Google makes so many side bets that it named its holding company Alphabet (NASDAQ:GOOGL)(NASDAQ:GOOG) to remind investors that bold and risky investments are going to be a constant theme. One of Alphabet's newest bets is a gene-editing start-up, Verve Therapeutics, and it's teaming up with Google's long-running life science venture, Verily.
Waltzing into the highly regulated drug development arena is extremely bold, and probably a lot riskier than anyone signing the checks realizes. Here are five things you need to know about Google's plans to develop a gene therapy that prevents the leading cause of death for men and women in the U.S.
1. Google's aiming big
In May, Google's venture fund, GV, teamed up with three other funds to launch Verve Therapeutics with $58.5 million in Series A funding. Gene therapies are difficult to manufacture and dangerous to administer. For these reasons, biopharmaceutical companies that develop them have always aimed at life-threatening rare diseases. Verve's turning a lot of heads because it's heading in the opposite direction.
Verve's mission is to protect against heart disease, which is responsible for one in four deaths in the U.S. The start-up biotech will begin by developing a gene therapy that should dramatically lower circulating levels of bad cholesterol for life following a single administration.

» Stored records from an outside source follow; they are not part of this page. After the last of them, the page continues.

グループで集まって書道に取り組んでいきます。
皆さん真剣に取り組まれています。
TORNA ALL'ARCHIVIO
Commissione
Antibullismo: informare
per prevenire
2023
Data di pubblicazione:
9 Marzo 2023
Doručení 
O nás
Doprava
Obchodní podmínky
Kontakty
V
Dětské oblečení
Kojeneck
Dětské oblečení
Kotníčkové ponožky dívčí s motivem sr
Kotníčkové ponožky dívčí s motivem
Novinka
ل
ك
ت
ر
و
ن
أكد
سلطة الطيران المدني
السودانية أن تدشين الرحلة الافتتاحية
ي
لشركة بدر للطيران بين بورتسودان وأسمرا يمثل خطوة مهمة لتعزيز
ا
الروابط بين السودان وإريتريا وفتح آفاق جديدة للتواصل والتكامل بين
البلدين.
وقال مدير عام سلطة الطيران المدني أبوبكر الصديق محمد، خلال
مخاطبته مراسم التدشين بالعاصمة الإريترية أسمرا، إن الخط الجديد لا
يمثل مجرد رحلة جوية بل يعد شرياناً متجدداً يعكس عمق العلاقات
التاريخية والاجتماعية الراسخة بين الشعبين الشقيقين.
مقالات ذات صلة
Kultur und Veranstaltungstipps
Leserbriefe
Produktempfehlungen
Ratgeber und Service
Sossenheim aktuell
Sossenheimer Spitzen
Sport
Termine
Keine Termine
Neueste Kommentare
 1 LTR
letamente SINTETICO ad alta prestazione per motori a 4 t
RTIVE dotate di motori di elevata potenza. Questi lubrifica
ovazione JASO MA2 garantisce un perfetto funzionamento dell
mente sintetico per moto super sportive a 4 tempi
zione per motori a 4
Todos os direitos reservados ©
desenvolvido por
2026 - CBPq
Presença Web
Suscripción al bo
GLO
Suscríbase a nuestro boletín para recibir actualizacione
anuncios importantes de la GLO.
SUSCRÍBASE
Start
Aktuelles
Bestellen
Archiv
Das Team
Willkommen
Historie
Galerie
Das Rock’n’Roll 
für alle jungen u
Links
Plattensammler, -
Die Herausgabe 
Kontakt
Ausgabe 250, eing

While the attempt is a noble one, asking patients who are relatively healthy to accept treatment with a gene therapy seems like a nonstarter for insurers and patients. That's partly because all of today's gene therapies use nonreplicating viruses to deliver their payload, which can be a little unpredictable and occasionally dangerous.
2. Verve will use Verily's repurposed nanoparticles
Google's life science subsidiary, Verily, began working with nanoparticles years ago. The original intent was to create particles that would embed themselves in specific tissues where they would later be monitored by a body-worn device.
Verily plowed resources into developing nanoparticles that could be used to target specific cells, but hit a wall because all the commercially available particles available at the time were essentially useless. As a result, Verily stepped back to develop its own library of nanoparticles, and claims to have a discovery platform of its own now.
Verily has been tasked with developing the first nanoparticle vehicle that can deliver Verve's gene therapy to specific cells in the liver. While this approach makes sense in theory, we still don't know if it's going to work for real people.
3. Don't hold your breath
Now that Verve has some capital to work with, you might be expecting a new drug to emerge from this well-funded bet before you have enough time to forget about it. Although Verve Therapeutics hit the ground running in early May, it's going to be a long time before there's any significant progress to report.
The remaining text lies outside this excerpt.